SPECIAL MEETING OF SHAREHOLDERS
May 23, 2012
SOLICITED BY THE TRUSTEE OF THE FIRST FEDERAL SAVINGS BANK
OF IOWA 401(k) AND STOCK OWNERSHIP PLAN ON BEHALF OF
THE BOARD OF DIRECTORS OF NORTH CENTRAL BANCSHARES, INC.
I understand that I have the right to direct Delaware Charter Guarantee & Trust Company d/b/a Principal Trust Company
(Trustee) to vote my proportionate interest in the First Federal Savings Bank of Iowa 401(k) and Stock Ownership Plan (KSOP). I have been advised that my voting instructions are solicited by the Trustee of the KSOP on behalf
of the Board of Directors of North Central Bancshares, Inc. (North Central) for the Special Meeting of Shareholders of North Central to be held on May 23, 2012, or an adjournment or postponement thereof.
I hereby direct the Trustee to vote the shares allocated to me as stated on the reverse side.
The Board of Directors recommends a vote FOR Proposal 1 and a vote FOR Proposal 2.
The Trustee of the KSOP is hereby authorized to vote my interest in the KSOP as indicated above. If I direct the Trustee to ABSTAIN, shares representing my interest in said plan will not be voted.

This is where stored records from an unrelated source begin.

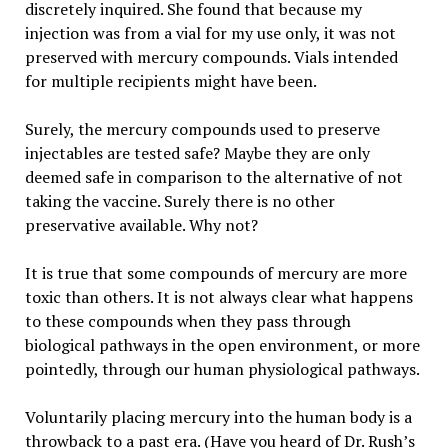
discretely inquired. She found that because my
injection was from a vial for my use only, it was not
preserved with mercury compounds. Vials intended
for multiple recipients might have been.
Surely, the mercury compounds used to preserve
injectables are tested safe? Maybe they are only
deemed safe in comparison to the alternative of not
taking the vaccine. Surely there is no other
preservative available. Why not?
It is true that some compounds of mercury are more
toxic than others. It is not always clear what happens
to these compounds when they pass through
biological pathways in the open environment, or more
pointedly, through our human physiological pathways.
Voluntarily placing mercury into the human body is a
throwback to a past era. (Have you heard of Dr. Rush’s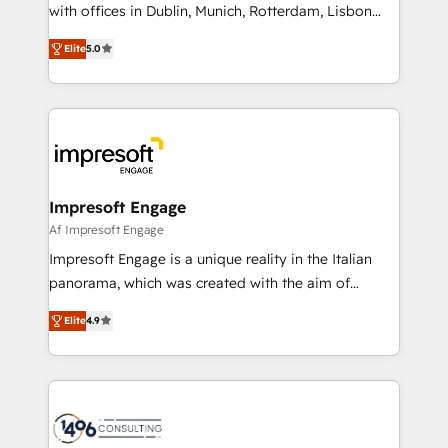
with offices in Dublin, Munich, Rotterdam, Lisbon
Marketo・Pardot等からの移行、カスタム設計、履歴
and New York. 🔎 We are focused on enhancing
データ移行と活用設計まで。 ▸ AEO対応：ChatGPT・
Elite
5.0
revenue-generation strategies for clients through
Perplexity等のAI検索からの流入・引用を前提にコンテ
complete integration of core business processes
ンツとサイト構造を最適化。 🏆 なぜ100incを選ぶの
and systems (such as ERP and e-commerce
か？ ✓ HubSpot Eliteパートナー認定 ✓ HubSpotアワ
platforms) with HubSpot, driving efficiency and
ード受賞・HUGリーダー ✓ ISO27001:2022 /
results. 🎯 We present a solution-centric approach
ISO9001:2015 取得 ✓ 400社以上の導入実績 ✓
and we're focused on HubSpot. We work with some
HubSpot大百科 出版 CRM・AI活用に関するご相談、現
of HubSpot's most important customers to generate
Impresoft Engage
状整理の壁打ちなど、構想段階からお気軽にお問い合わ
value from the platform in the long term. 🤖 We have
Af Impresoft Engage
せください。
worked 400+ HubSpot customers across industries
Impresoft Engage is a unique reality in the Italian
but specialise in the more complex projects where
panorama, which was created with the aim of
data migration, AI, and systems integrations
putting Customer Experience at the center by
represent key aspects of the project's success.
Elite
4.9
creating digital environments capable of integrating
people, processes and data. We offer the best
digital solutions on the market, ranging from CRM
processes and technologies to digital strategy, from
marketing automation to online and offline sales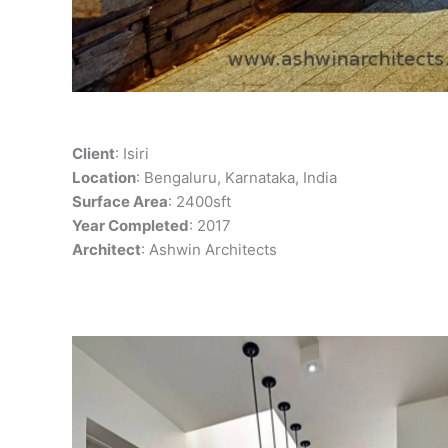
Client
: Isiri
Location
: Bengaluru, Karnataka, India
Surface Area
: 2400sft
Year Completed
: 2017
Architect
: Ashwin Architects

I understand that if I do not timely provide the KSOP Trustee with voting instructions FOR or AGAINST Proposal 1 and/or Proposal 2,
shares representing my interest in said plan will be voted for each proposal in the same proportion as shares for which the Trustee has received timely voting instructions.

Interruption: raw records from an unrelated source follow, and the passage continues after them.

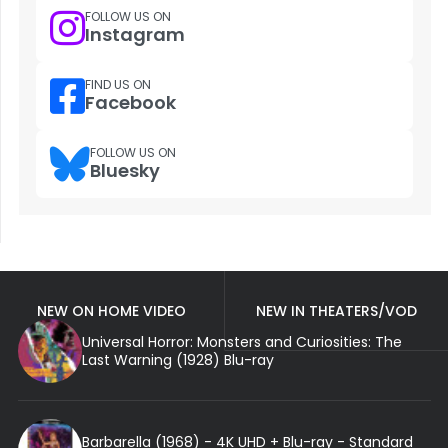
FOLLOW US ON
Instagram
FIND US ON
Facebook
FOLLOW US ON
Bluesky
NEW ON HOME VIDEO
NEW IN THEATERS/VOD
Universal Horror: Monsters and Curiosities: The
Last Warning (1928) Blu-ray
Barbarella (1968) - 4K UHD + Blu-ray - Standard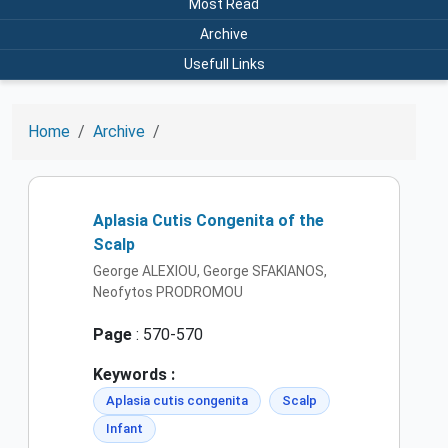
Most Read
Archive
Usefull Links
Home
Archive
Aplasia Cutis Congenita of the
Scalp
George ALEXIOU, George SFAKIANOS,
Neofytos PRODROMOU
Page
: 570-570
Keywords :
Aplasia cutis congenita
Scalp
Infant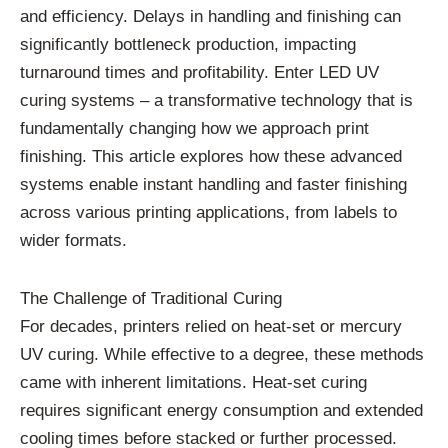
and efficiency. Delays in handling and finishing can
significantly bottleneck production, impacting
turnaround times and profitability. Enter LED UV
curing systems – a transformative technology that is
fundamentally changing how we approach print
finishing. This article explores how these advanced
systems enable instant handling and faster finishing
across various printing applications, from labels to
wider formats.
The Challenge of Traditional Curing
For decades, printers relied on heat-set or mercury
UV curing. While effective to a degree, these methods
came with inherent limitations. Heat-set curing
requires significant energy consumption and extended
cooling times before stacked or further processed.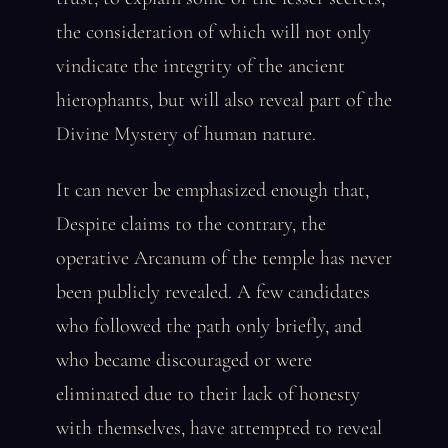
the consideration of which will not only
vindicate the integrity of the ancient
hierophants, but will also reveal part of the
Divine Mystery of human nature.
It can never be emphasized enough that,
Despite claims to the contrary, the
operative Arcanum of the temple has never
been publicly revealed. A few candidates
who followed the path only briefly, and
who became discouraged or were
eliminated due to their lack of honesty
with themselves, have attempted to reveal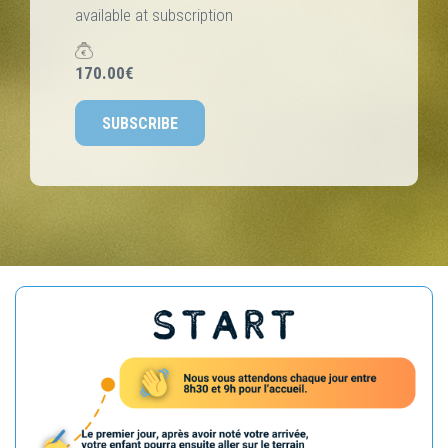
available at subscription
170.00€
SUBSCRIBE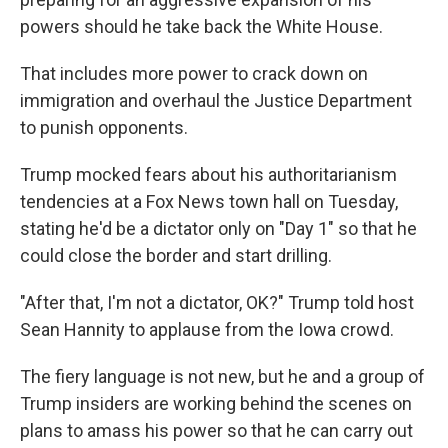
powers should he take back the White House.
That includes more power to crack down on
immigration and overhaul the Justice Department
to punish opponents.
Trump mocked fears about his authoritarianism
tendencies at a Fox News town hall on Tuesday,
stating he'd be a dictator only on "Day 1" so that he
could close the border and start drilling.
"After that, I'm not a dictator, OK?" Trump told host
Sean Hannity to applause from the Iowa crowd.
The fiery language is not new, but he and a group of
Trump insiders are working behind the scenes on
plans to amass his power so that he can carry out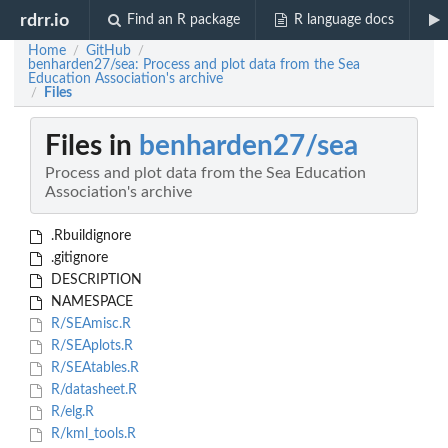
rdrr.io
Find an R package
R language docs
Home
GitHub
/
/
benharden27/sea: Process and plot data from the Sea
Education Association's archive
Files
/
Files in
benharden27/sea
Process and plot data from the Sea Education
Association's archive
.Rbuildignore
.gitignore
DESCRIPTION
NAMESPACE
R/SEAmisc.R
R/SEAplots.R
R/SEAtables.R
R/datasheet.R
R/elg.R
R/kml_tools.R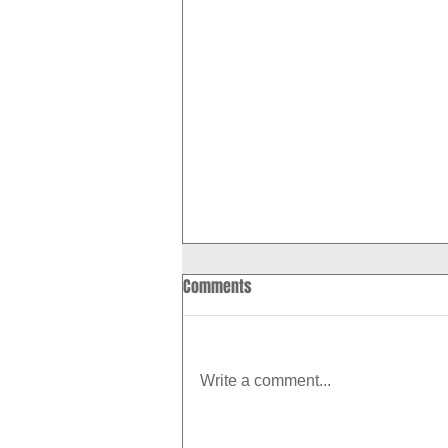
Comments
Write a comment...
How to Boost Your Metabolism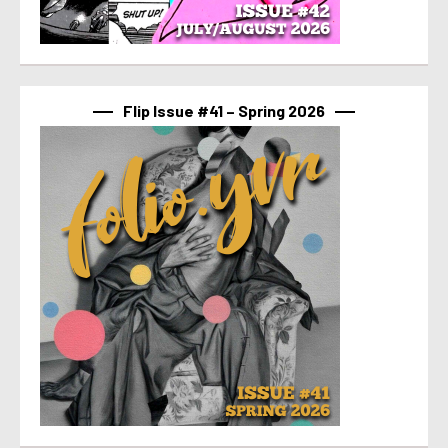
Flip Issue #41 – Spring 2026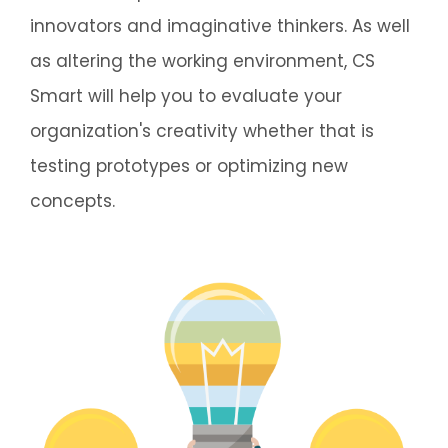
innovators and imaginative thinkers. As well
as altering the working environment, CS
Smart will help you to evaluate your
organization's creativity whether that is
testing prototypes or optimizing new
concepts.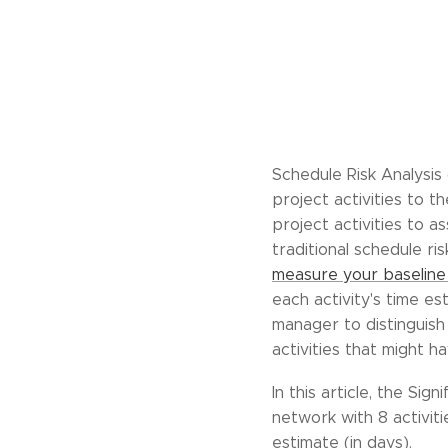
Schedule Risk Analysis 
project activities to th
project activities to a
traditional schedule ri
measure your baseline 
each activity's time es
manager to distinguish
activities that might h
In this article, the Sig
network with 8 activit
estimate (in days).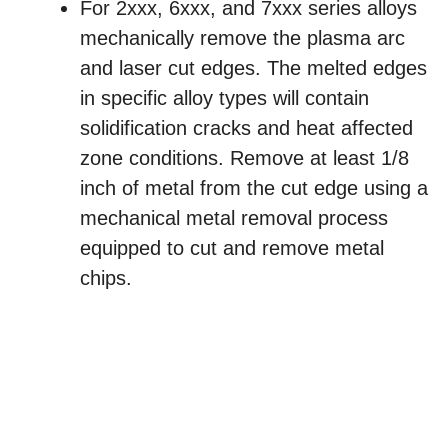
For 2xxx, 6xxx, and 7xxx series alloys
mechanically remove the plasma arc
and laser cut edges. The melted edges
in specific alloy types will contain
solidification cracks and heat affected
zone conditions. Remove at least 1/8
inch of metal from the cut edge using a
mechanical metal removal process
equipped to cut and remove metal
chips.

I understand that my voting instructions will be confidential. I acknowledge receipt of the Notice of Special Meeting and Proxy Statement, dated April 23, 2012, and the Vote Authorization Form.
Please complete, sign, and date and submit this form in the enclosed postage-paid envelope as soon as possible. Your Vote Authorization Form
must be received by Delaware Charter Guarantee & Trust Company d/b/a Principal Trust Company
no later than 5:00 p.m., Central Time, on May 18, 2012.